Et force est de constater que même le temps n’altère pas cette réputation de chanson révolutionnaire. L’an passé les quarante ans de mai 68 ont été l’occasion de moult rétrospectives, et pratiquement à chaque fois que la musique fut abordée, Street Fighting Man eut droit à son petit encadré, ressassant encore sur « le-riff-acoustique-trop-chouette-Jagger-qui-théorise-le-phénomène-social-concentré-d’époque »… Bon, passer à côté du sens de la chanson en 1968, c’est somme toute compréhensible, manque de recul du à l’effervescence du moment, dirons nous. Mais quarante ans plus tard… Il faut vraiment s’obstiner dans une optique bien fermée pour continuer à y voir de la rébellion. Car les Rolling Stones la jouent encore sur scène, une preuve supplémentaire que Street Fighting Man n’est pas un appel à la révolte. Depuis 1973 le business de la Mick & Keith Inc. tourne à plein régime, réglé comme une horloge suisse. Si le titre avait une visée contestataire originelle, on imagine mal le groupe continuer à le jouer lors de shows dans tous les stades de la planète. Quelle crédibilité aurait des quadras, quinquas, désormais sexagénaires blindés aux as qui continueraient de jouer aux rebelles comme s’ils avaient vingt ans ?

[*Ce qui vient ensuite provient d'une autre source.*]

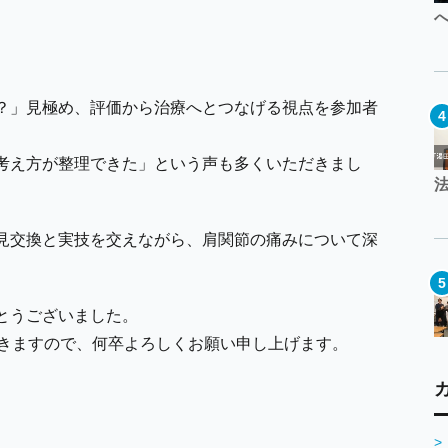
？」見極め、評価から治療へとつなげる視点を参加者
考え方が整理できた」という声も多くいただきまし
見交換と実技を交えながら、肩関節の痛みについて深
とうございました。
ていきますので、何卒よろしくお願い申し上げます。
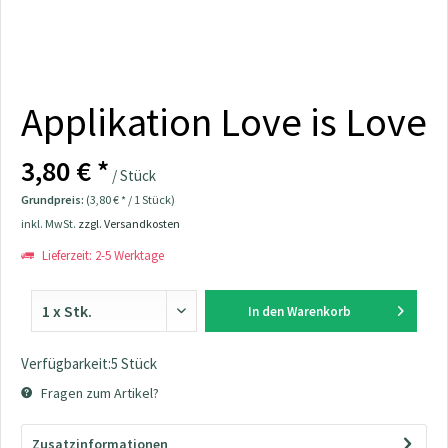
Applikation Love is Love
3,80 € *
/ Stück
Grundpreis:
(3,80 € * / 1 Stück)
inkl. MwSt.
zzgl. Versandkosten
Lieferzeit: 2-5 Werktage
In den
Warenkorb
Verfügbarkeit:5 Stück
Fragen zum Artikel?
Zusatzinformationen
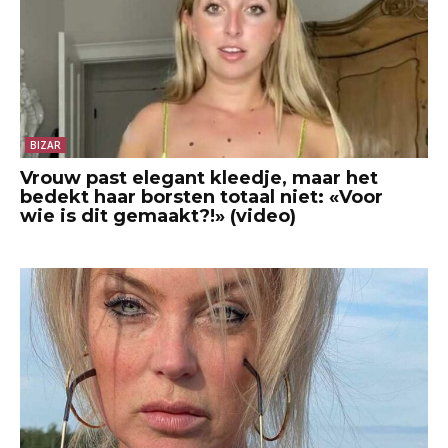
BIZAR
Vrouw past elegant kleedje, maar het
bedekt haar borsten totaal niet: «Voor
wie is dit gemaakt?!» (video)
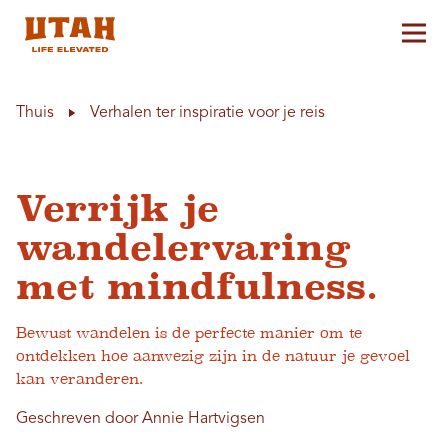
Hoo
Skip to content
Thuis
Verhalen ter inspiratie voor je reis
Verrijk je
wandelervaring
met mindfulness.
Bewust wandelen is de perfecte manier om te
ontdekken hoe aanwezig zijn in de natuur je gevoel
kan veranderen.
Geschreven door Annie Hartvigsen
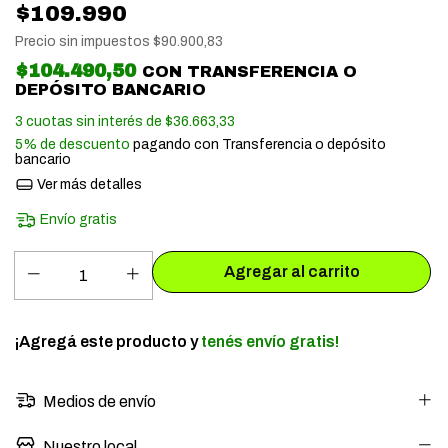
$109.990
Precio sin impuestos
$90.900,83
$104.490,50
CON
TRANSFERENCIA O
DEPÓSITO BANCARIO
3
cuotas sin interés de
$36.663,33
5% de descuento
pagando con Transferencia o depósito
bancario
Ver más detalles
Envío gratis
¡Agregá este producto y
tenés envío gratis!
Medios de envío
Nuestro local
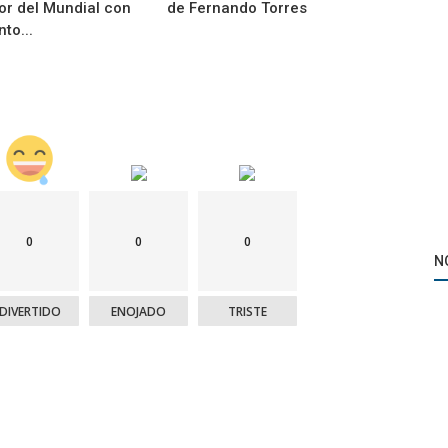
r del Mundial con
de Fernando Torres
to...
0
0
0
N
DIVERTIDO
ENOJADO
TRISTE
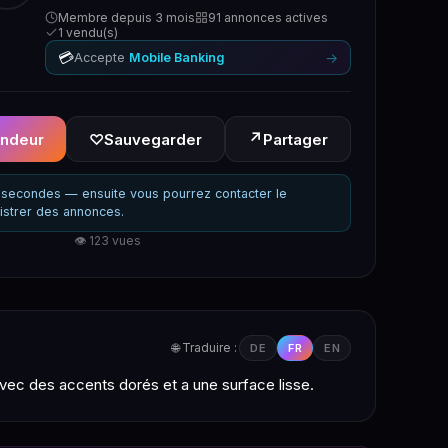
Membre depuis 3 mois
91 annonces actives
1 vendu(s)
💳
→
Accepte
Mobile Banking
↗
endeur
♡
Sauvegarder
Partager
secondes — ensuite vous pourrez contacter le
istrer des annonces.
👁 123 vues
🌐 Traduire :
DE
FR
EN
vec des accents dorés et a une surface lisse.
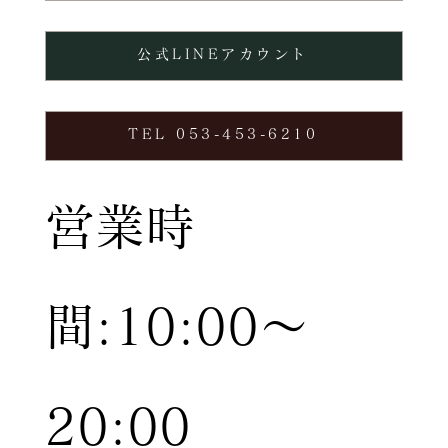
公式LINEアカウント
TEL 053-453-6210
営業時
間:10:00〜
20:00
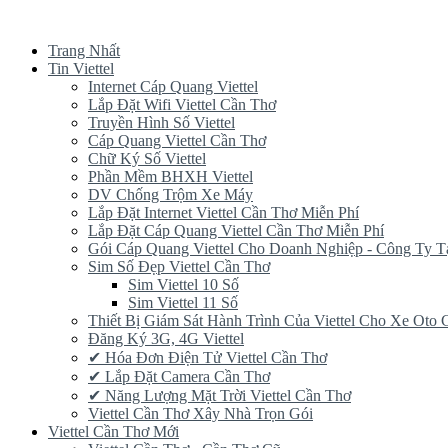
Trang Nhất
Tin Viettel
Internet Cáp Quang Viettel
Lắp Đặt Wifi Viettel Cần Thơ
Truyền Hình Số Viettel
Cáp Quang Viettel Cần Thơ
Chữ Ký Số Viettel
Phần Mềm BHXH Viettel
DV Chống Trộm Xe Máy
Lắp Đặt Internet Viettel Cần Thơ Miễn Phí
Lắp Đặt Cáp Quang Viettel Cần Thơ Miễn Phí
Gói Cáp Quang Viettel Cho Doanh Nghiệp - Công Ty T
Sim Số Đẹp Viettel Cần Thơ
Sim Viettel 10 Số
Sim Viettel 11 Số
Thiết Bị Giám Sát Hành Trình Của Viettel Cho Xe Oto
Đăng Ký 3G, 4G Viettel
✔‎ Hóa Đơn Điện Tử Viettel Cần Thơ
✔‎ Lắp Đặt Camera Cần Thơ
✔‎ Năng Lượng Mặt Trời Viettel Cần Thơ
Viettel Cần Thơ Xây Nhà Trọn Gói
Viettel Cần Thơ Mới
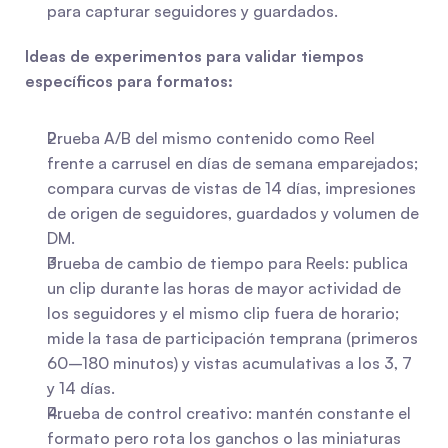
para capturar seguidores y guardados.
Ideas de experimentos para validar tiempos 
específicos para formatos:
Prueba A/B del mismo contenido como Reel 
frente a carrusel en días de semana emparejados; 
compara curvas de vistas de 14 días, impresiones 
de origen de seguidores, guardados y volumen de 
DM.
Prueba de cambio de tiempo para Reels: publica 
un clip durante las horas de mayor actividad de 
los seguidores y el mismo clip fuera de horario; 
mide la tasa de participación temprana (primeros 
60–180 minutos) y vistas acumulativas a los 3, 7 
y 14 días.
Prueba de control creativo: mantén constante el 
formato pero rota los ganchos o las miniaturas 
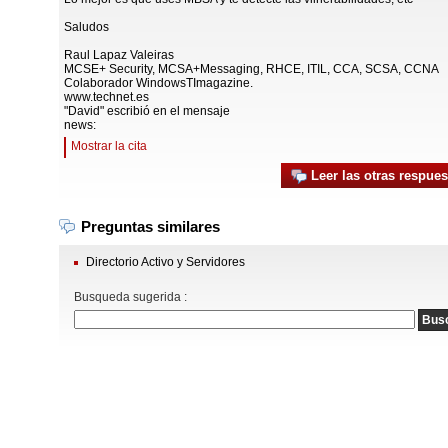
Saludos
Raul Lapaz Valeiras
MCSE+ Security, MCSA+Messaging, RHCE, ITIL, CCA, SCSA, CCNA
Colaborador WindowsTImagazine.
www.technet.es
"David" escribió en el mensaje
news:
Mostrar la cita
Leer las otras respues
Preguntas similares
Directorio Activo y Servidores
Busqueda sugerida :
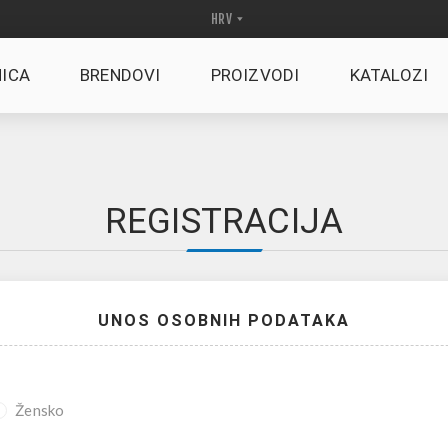
ICA
BRENDOVI
PROIZVODI
KATALOZI
REGISTRACIJA
UNOS OSOBNIH PODATAKA
Žensko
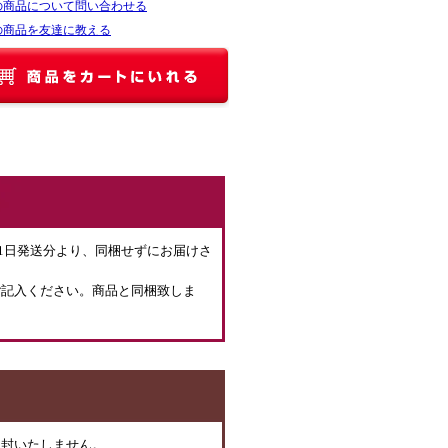
の商品について問い合わせる
の商品を友達に教える
月1日発送分より、同梱せずにお届けさ
ご記入ください。商品と同梱致しま
同封いたしません。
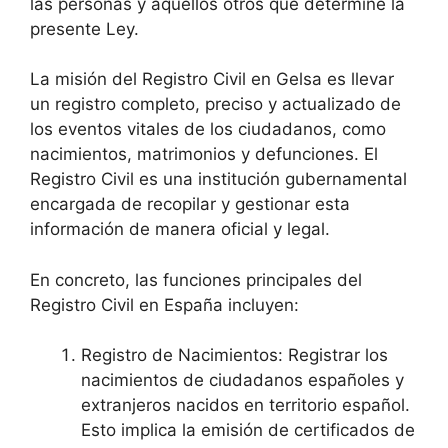
las personas y aquellos otros que determine la
presente Ley.
La misión del Registro Civil en Gelsa es llevar
un registro completo, preciso y actualizado de
los eventos vitales de los ciudadanos, como
nacimientos, matrimonios y defunciones. El
Registro Civil es una institución gubernamental
encargada de recopilar y gestionar esta
información de manera oficial y legal.
En concreto, las funciones principales del
Registro Civil en España incluyen:
Registro de Nacimientos: Registrar los
nacimientos de ciudadanos españoles y
extranjeros nacidos en territorio español.
Esto implica la emisión de certificados de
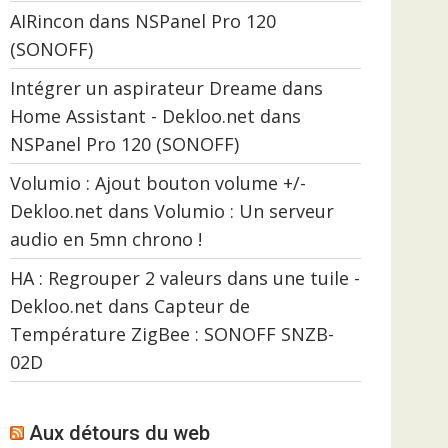
AIRincon
dans
NSPanel Pro 120
(SONOFF)
Intégrer un aspirateur Dreame dans
Home Assistant - Dekloo.net
dans
NSPanel Pro 120 (SONOFF)
Volumio : Ajout bouton volume +/-
Dekloo.net
dans
Volumio : Un serveur
audio en 5mn chrono !
HA : Regrouper 2 valeurs dans une tuile -
Dekloo.net
dans
Capteur de
Température ZigBee : SONOFF SNZB-
02D
Aux détours du web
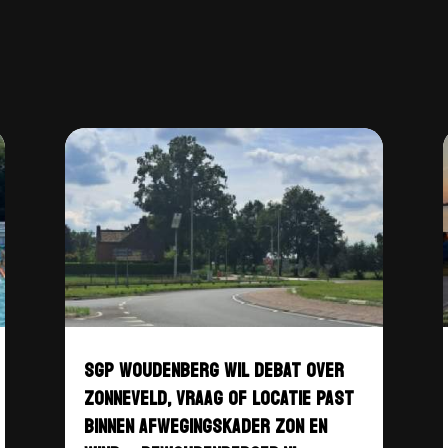
SGP WOUDENBERG WIL DEBAT OVER
ZONNEVELD, VRAAG OF LOCATIE PAST
BINNEN AFWEGINGSKADER ZON EN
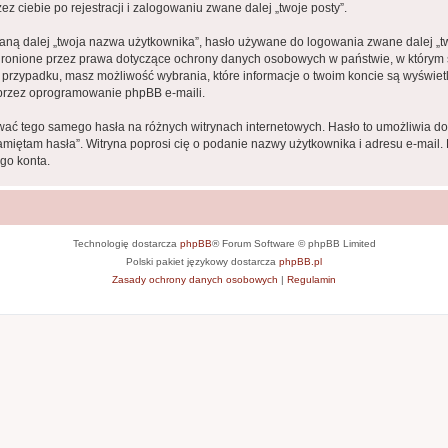
z ciebie po rejestracji i zalogowaniu zwane dalej „twoje posty”.
ną dalej „twoja nazwa użytkownika”, hasło używane do logowania zwane dalej „twoj
hronione przez prawa dotyczące ochrony danych osobowych w państwie, w którym
żdym przypadku, masz możliwość wybrania, które informacje o twoim koncie są wyśw
przez oprogramowanie phpBB e-maili.
ywać tego samego hasła na różnych witrynach internetowych. Hasło to umożliwia d
e pamiętam hasła”. Witryna poprosi cię o podanie nazwy użytkownika i adresu e-ma
go konta.
Technologię dostarcza
phpBB
® Forum Software © phpBB Limited
Polski pakiet językowy dostarcza
phpBB.pl
Zasady ochrony danych osobowych
|
Regulamin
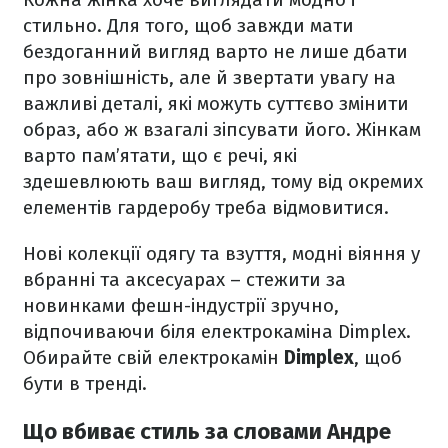
стильно. Для того, щоб завжди мати
бездоганний вигляд варто не лише дбати
про зовнішність, але й звертати увагу на
важливі деталі, які можуть суттєво змінити
образ, або ж взагалі зіпсувати його. Жінкам
варто пам’ятати, що є речі, які
здешевлюють ваш вигляд, тому від окремих
елементів гардеробу треба відмовитися.
Нові колекції одягу та взуття, модні віяння у
вбранні та аксесуарах – стежити за
новинками фешн-індустрії зручно,
відпочиваючи біля електрокаміна Dimplex.
Обирайте свій електрокамін
Dimplex
, щоб
бути в тренді.
Що вбиває стиль за словами Андре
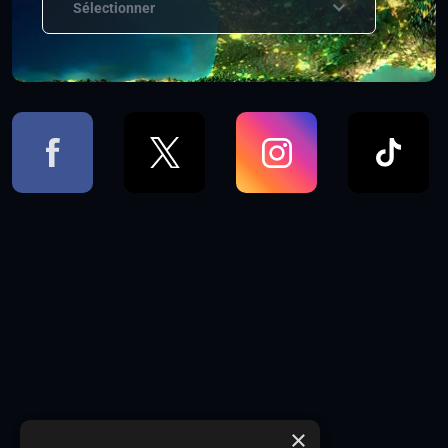
Sélectionner
×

C’est là que l’on sent rend compte de toute la force du mythe sixties, de sa pérennité dans les esprits. Jagger a beau avoir chanté cette chanson fringué de paillettes et de rubans, il reste pour beaucoup le leader d’un mouvement et Street Fighting Man l’emblème de cette contestation politique. Ce qui rappelle si besoin était que ce qui se prétendait être une contre culture libératrice est de plus en plus devenu une micro culture à part entière, sclérosée dans ses mythes, figures et idoles, qu’elle s’est empressée de trouver dès ses premières heures pour se donner une raison d’être, quitte à faire des contresens sur ces mêmes idoles.